--- Task description ---
Take each line of the entries below that contains "Museo" and copy it.

--- Task data ---
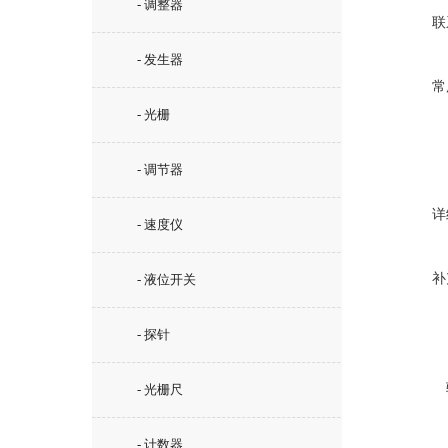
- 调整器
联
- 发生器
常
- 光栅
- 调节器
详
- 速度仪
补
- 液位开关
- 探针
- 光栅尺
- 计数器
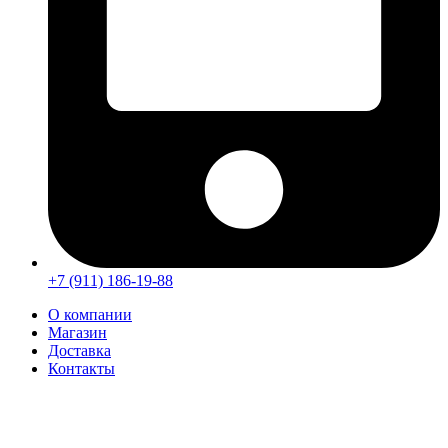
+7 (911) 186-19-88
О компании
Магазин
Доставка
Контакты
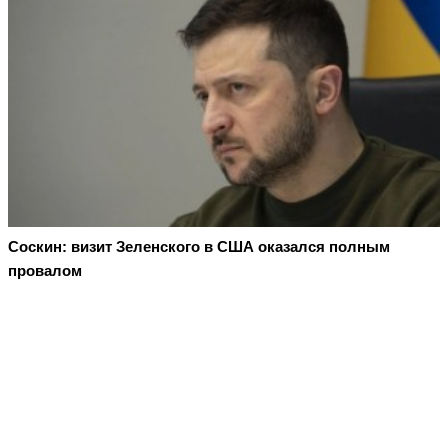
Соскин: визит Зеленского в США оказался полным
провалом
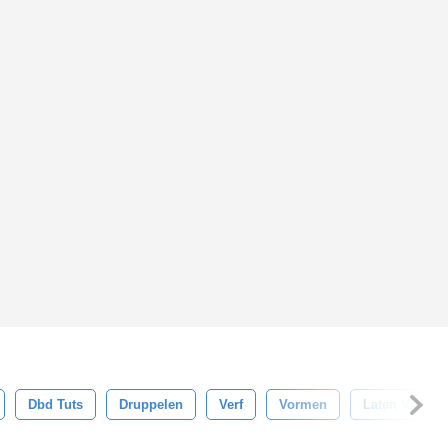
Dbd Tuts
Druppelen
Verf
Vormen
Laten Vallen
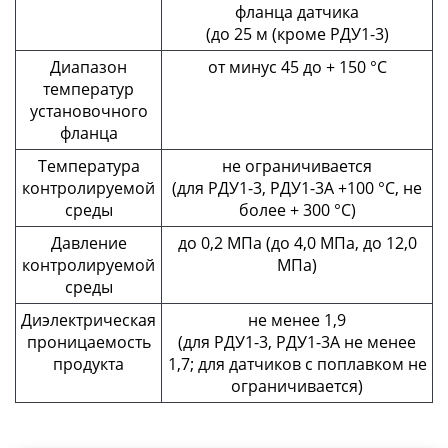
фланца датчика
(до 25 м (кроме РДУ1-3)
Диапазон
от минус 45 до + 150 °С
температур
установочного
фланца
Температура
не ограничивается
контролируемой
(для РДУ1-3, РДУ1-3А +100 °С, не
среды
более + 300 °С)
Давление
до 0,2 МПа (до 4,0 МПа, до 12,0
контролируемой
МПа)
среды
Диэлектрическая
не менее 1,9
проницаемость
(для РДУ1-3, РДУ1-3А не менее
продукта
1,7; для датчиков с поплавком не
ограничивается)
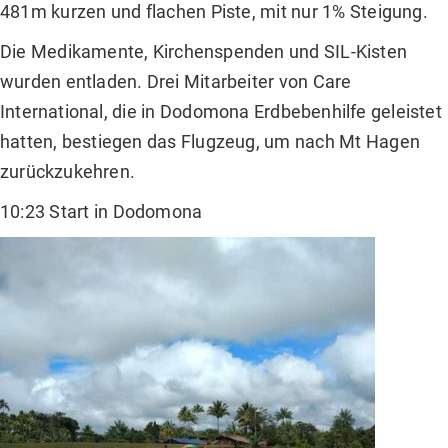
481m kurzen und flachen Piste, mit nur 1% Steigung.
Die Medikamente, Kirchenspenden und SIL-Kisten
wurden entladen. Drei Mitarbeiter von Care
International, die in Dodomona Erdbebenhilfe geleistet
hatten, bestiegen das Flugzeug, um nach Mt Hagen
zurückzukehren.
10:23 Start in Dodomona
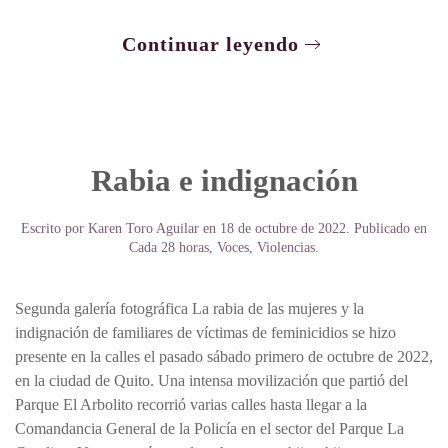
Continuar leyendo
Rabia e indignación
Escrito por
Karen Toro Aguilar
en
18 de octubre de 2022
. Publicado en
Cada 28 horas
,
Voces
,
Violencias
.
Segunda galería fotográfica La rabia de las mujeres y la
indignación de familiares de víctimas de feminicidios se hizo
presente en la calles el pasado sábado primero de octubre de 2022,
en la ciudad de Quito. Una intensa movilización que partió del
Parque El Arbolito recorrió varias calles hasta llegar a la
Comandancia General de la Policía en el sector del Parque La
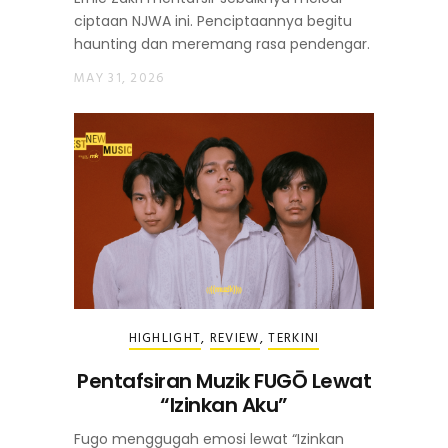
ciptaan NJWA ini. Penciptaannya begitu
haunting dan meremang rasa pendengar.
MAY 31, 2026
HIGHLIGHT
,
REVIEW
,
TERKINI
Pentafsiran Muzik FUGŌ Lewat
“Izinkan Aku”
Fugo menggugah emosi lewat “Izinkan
==
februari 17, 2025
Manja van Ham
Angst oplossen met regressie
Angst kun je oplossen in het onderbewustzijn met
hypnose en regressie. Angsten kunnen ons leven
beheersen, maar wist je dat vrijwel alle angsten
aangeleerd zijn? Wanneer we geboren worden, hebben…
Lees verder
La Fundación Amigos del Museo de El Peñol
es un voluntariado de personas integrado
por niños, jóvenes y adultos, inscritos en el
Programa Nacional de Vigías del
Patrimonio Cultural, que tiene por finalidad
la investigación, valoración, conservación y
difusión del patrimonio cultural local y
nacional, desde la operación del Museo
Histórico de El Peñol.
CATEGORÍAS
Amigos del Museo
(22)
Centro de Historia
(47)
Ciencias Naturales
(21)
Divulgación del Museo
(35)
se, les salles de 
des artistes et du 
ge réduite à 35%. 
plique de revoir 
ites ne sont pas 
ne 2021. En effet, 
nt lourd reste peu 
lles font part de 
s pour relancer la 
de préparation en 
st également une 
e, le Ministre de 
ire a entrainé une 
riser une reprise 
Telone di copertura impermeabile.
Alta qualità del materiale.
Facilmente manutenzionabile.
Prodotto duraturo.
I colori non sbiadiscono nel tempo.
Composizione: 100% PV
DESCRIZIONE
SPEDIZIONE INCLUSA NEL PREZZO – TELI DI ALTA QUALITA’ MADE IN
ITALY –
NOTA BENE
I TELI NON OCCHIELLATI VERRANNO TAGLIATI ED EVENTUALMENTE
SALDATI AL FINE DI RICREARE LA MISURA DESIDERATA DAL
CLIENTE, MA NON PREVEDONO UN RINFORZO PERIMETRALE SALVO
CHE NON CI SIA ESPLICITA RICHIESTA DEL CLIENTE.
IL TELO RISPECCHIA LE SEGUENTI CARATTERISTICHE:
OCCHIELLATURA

--- Task output ---
La Fundación Amigos del Museo de El Peñol
nacional, desde la operación del Museo
Amigos del Museo
Divulgación del Museo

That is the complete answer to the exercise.